TASK INSTRUCTIONS
For the data below, report the number of lines that contain the string "sito" and nothing else.

DATA EXTRACTS
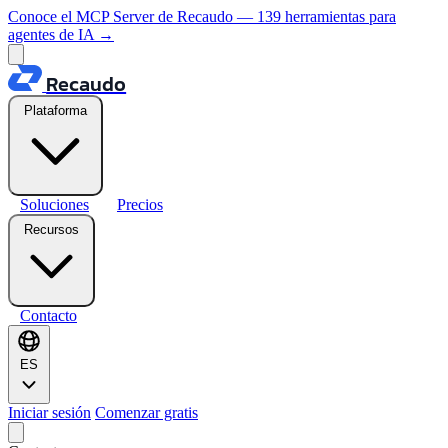
Conoce el MCP Server de Recaudo — 139 herramientas para
agentes de IA
→
Recaudo
Plataforma
Soluciones
Precios
Recursos
Contacto
ES
Iniciar sesión
Comenzar gratis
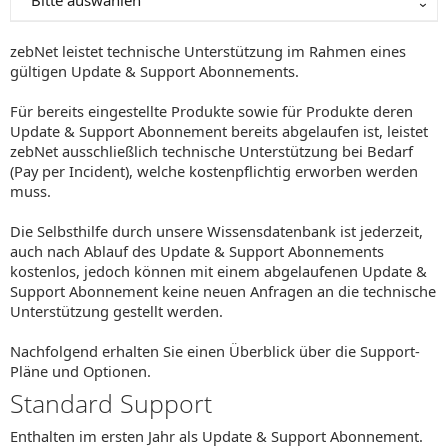
Bitte auswählen
zebNet leistet technische Unterstützung im Rahmen eines
gültigen Update & Support Abonnements.
Für bereits eingestellte Produkte sowie für Produkte deren
Update & Support Abonnement bereits abgelaufen ist, leistet
zebNet ausschließlich technische Unterstützung bei Bedarf
(Pay per Incident), welche kostenpflichtig erworben werden
muss.
Die Selbsthilfe durch unsere Wissensdatenbank ist jederzeit,
auch nach Ablauf des Update & Support Abonnements
kostenlos, jedoch können mit einem abgelaufenen Update &
Support Abonnement keine neuen Anfragen an die technische
Unterstützung gestellt werden.
Nachfolgend erhalten Sie einen Überblick über die Support-
Pläne und Optionen.
Standard Support
Enthalten im ersten Jahr als Update & Support Abonnement.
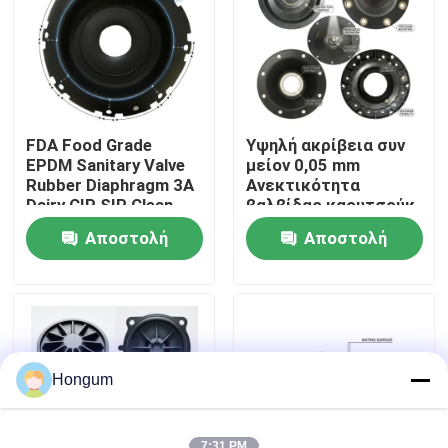
περιοδεία στο εργοστάσιο
Έλεγχος ποιότητας
FDA Food Grade
Υψηλή ακρίβεια συν
EPDM Sanitary Valve
μείον 0,05 mm
Ειδήσεις
Rubber Diaphragm 3A
Ανεκτικότητα
Dairy CIP SIP Clean
βαλβίδας καουτσούκ
Steam Compatible
διάφραγμα
Αποστολή
Αποστολή
μετρούμενο με
Υποθέσεις
λέιζερ ένεση
ερώτησης
ερώτησης
Ζητήστε μια προσφορά
Λαστιχένιες σφραγίδες διαφραγμάτων
Hongum
Λαστιχένιο διάφραγμα βαλβίδων
7:31 PM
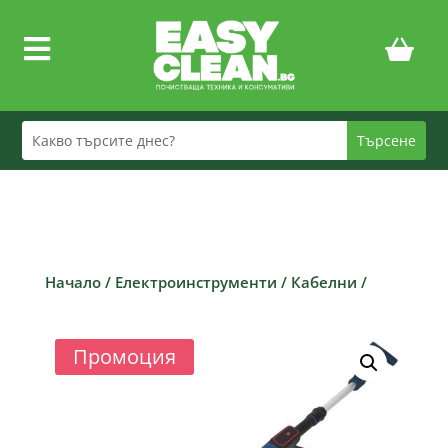

Начало
/
Електроинструменти
/
Кабелни
/
Промоция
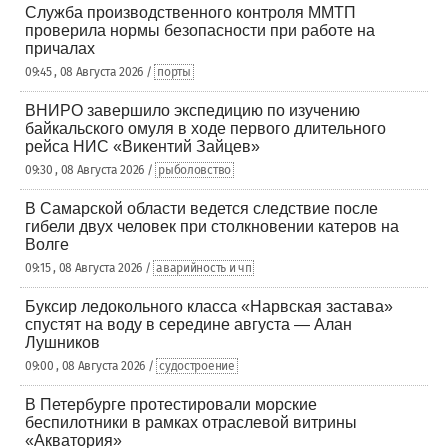
Служба производственного контроля ММТП
проверила нормы безопасности при работе на
причалах
09:45 , 08 Августа 2026 /
порты
ВНИРО завершило экспедицию по изучению
байкальского омуля в ходе первого длительного
рейса НИС «Викентий Зайцев»
09:30 , 08 Августа 2026 /
рыболовство
В Самарской области ведется следствие после
гибели двух человек при столкновении катеров на
Волге
09:15 , 08 Августа 2026 /
аварийность и чп
Буксир ледокольного класса «Нарвская застава»
спустят на воду в середине августа — Алан
Лушников
09:00 , 08 Августа 2026 /
судостроение
В Петербурге протестировали морские
беспилотники в рамках отраслевой витрины
«Акватория»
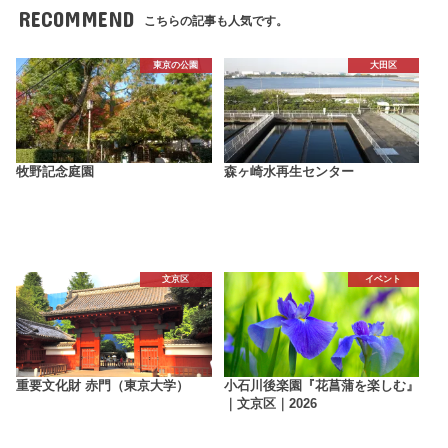
RECOMMEND
こちらの記事も人気です。
東京の公園
大田区
牧野記念庭園
森ヶ崎水再生センター
文京区
イベント
重要文化財 赤門（東京大学）
小石川後楽園『花菖蒲を楽しむ』
｜文京区｜2026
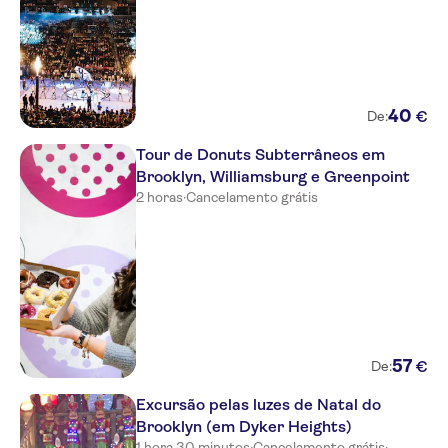
40
€
De:
Tour de Donuts Subterrâneos em
Brooklyn, Williamsburg e Greenpoint
2 horas
·
Cancelamento grátis
57
€
De:
Excursão pelas luzes de Natal do
Brooklyn (em Dyker Heights)
1 hora 30 minutos
·
Cancelamento grátis
·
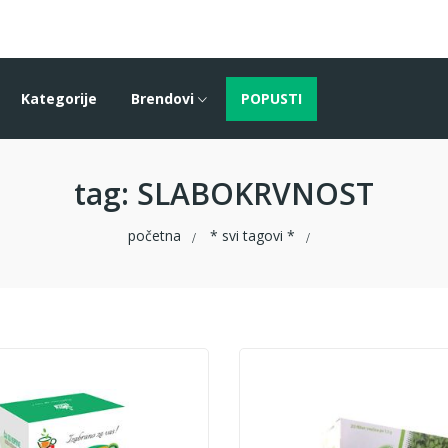
Kategorije
Brendovi
POPUSTI
tag
: SLABOKRVNOST
početna
* svi tagovi *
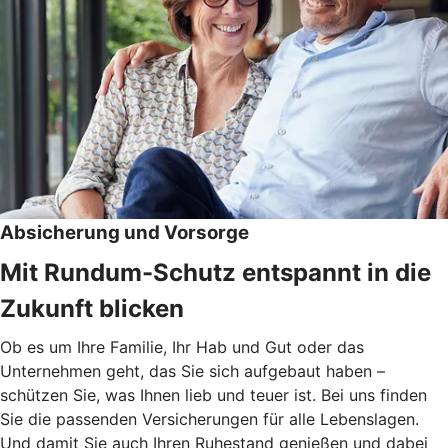
Absicherung und Vorsorge
Mit Rundum-Schutz entspannt in die
Zukunft blicken
Ob es um Ihre Familie, Ihr Hab und Gut oder das
Unternehmen geht, das Sie sich aufgebaut haben –
schützen Sie, was Ihnen lieb und teuer ist. Bei uns finden
Sie die passenden Versicherungen für alle Lebenslagen.
Und damit Sie auch Ihren Ruhestand genießen und dabei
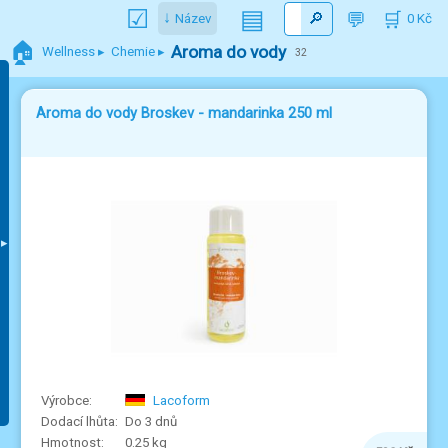
▤
Název
0
🏠
Aroma do vody
Wellness
Chemie
32
Aroma do vody Broskev - mandarinka 250 ml
Lacoform
Do 3 dnů
0.25 kg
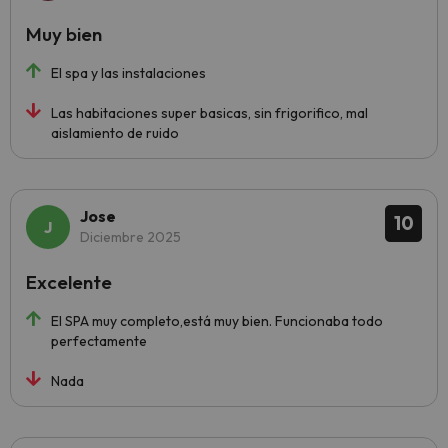
Muy bien
El spa y las instalaciones
Las habitaciones super basicas, sin frigorifico, mal
aislamiento de ruido
Jose
10
Diciembre 2025
Excelente
El SPA muy completo,está muy bien. Funcionaba todo
perfectamente
Nada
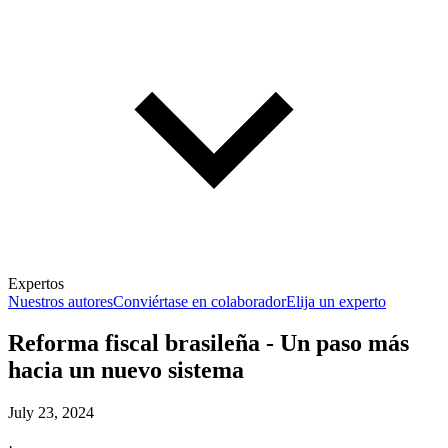
Expertos
Nuestros autores
Conviértase en colaborador
Elija un experto
Reforma fiscal brasileña - Un paso más
hacia un nuevo sistema
July 23, 2024
·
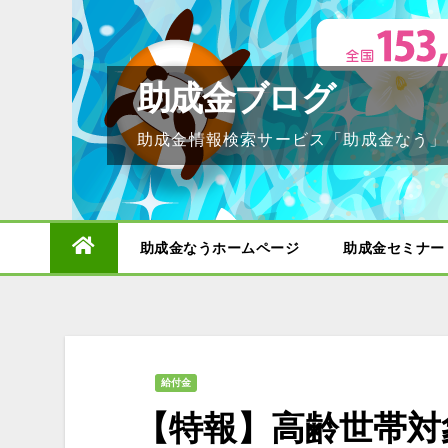
Skip
to
content
助成金ブログ
助成金情報検索サービス「助成金なう」
助成金なうホームページ
助成金セミナー
給付金
【特報】高齢世帯対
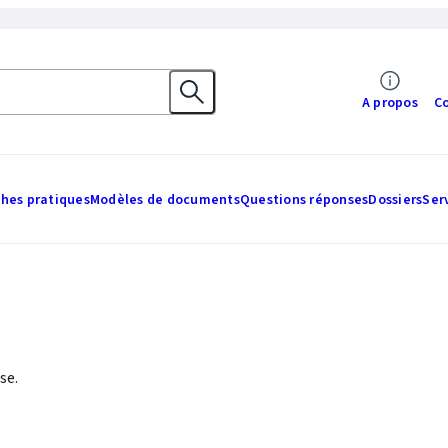
A propos
C
ches pratiques
Modèles de documents
Questions réponses
Dossiers
Ser
se.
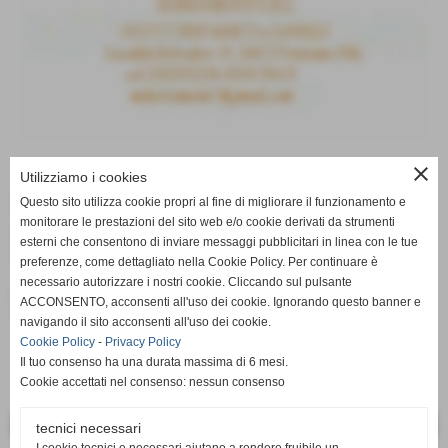
close
Utilizziamo i cookies
3° Giornata - Commento del
Questo sito utilizza cookie propri al fine di migliorare il funzionamento e
monitorare le prestazioni del sito web e/o cookie derivati da strumenti
mister
esterni che consentono di inviare messaggi pubblicitari in linea con le tue
28-09-2009
-
Partite di Campionato
preferenze, come dettagliato nella Cookie Policy. Per continuare è
necessario autorizzare i nostri cookie. Cliccando sul pulsante
E´ già online l´attesissimo commento del mister.
ACCONSENTO, acconsenti all'uso dei cookie. Ignorando questo banner e
Votate il suo sondaggio!!!
navigando il sito acconsenti all'uso dei cookie.
Cookie Policy
-
Privacy Policy
Il tuo consenso ha una durata massima di 6 mesi.
Cookie accettati nel consenso: nessun consenso
<< PRECEDENTE
SUCCESSIVO >>
tecnici necessari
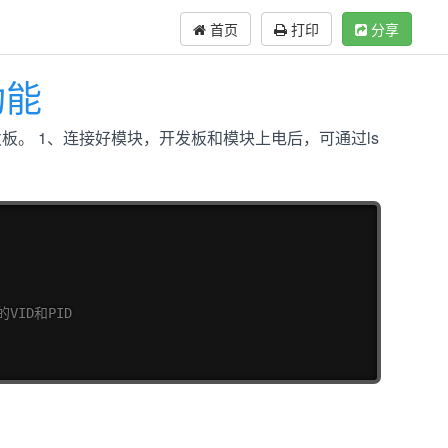
首页
打印
分享
功能
开发板。 1、连接好模块，开发板和模块上电后，可通过ls
复制
0的VID和PID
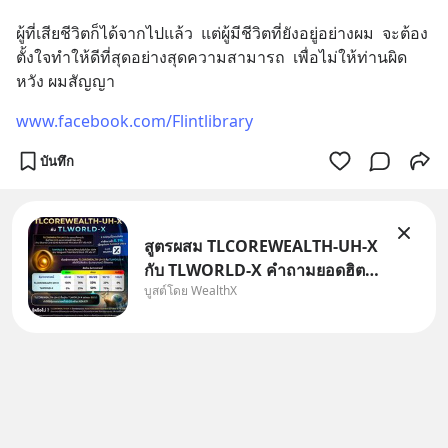
ผู้ที่เสียชีวิตก็ได้จากไปแล้ว  แต่ผู้มีชีวิตที่ยังอยู่อย่างผม  จะต้อง
ตั้งใจทำให้ดีที่สุดอย่างสุดความสามารถ  เพื่อไม่ให้ท่านผิด
หวัง ผมสัญญา
www.facebook.com/Flintlibrary
บันทึก
สูตรผสม TLCOREWEALTH-UH-X
กับ TLWORLD-X คำถามยอดฮิตที่
บูสต์โดย WealthX
คนใช้ WealthX ถามเข้ามา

ANSWER AREA
3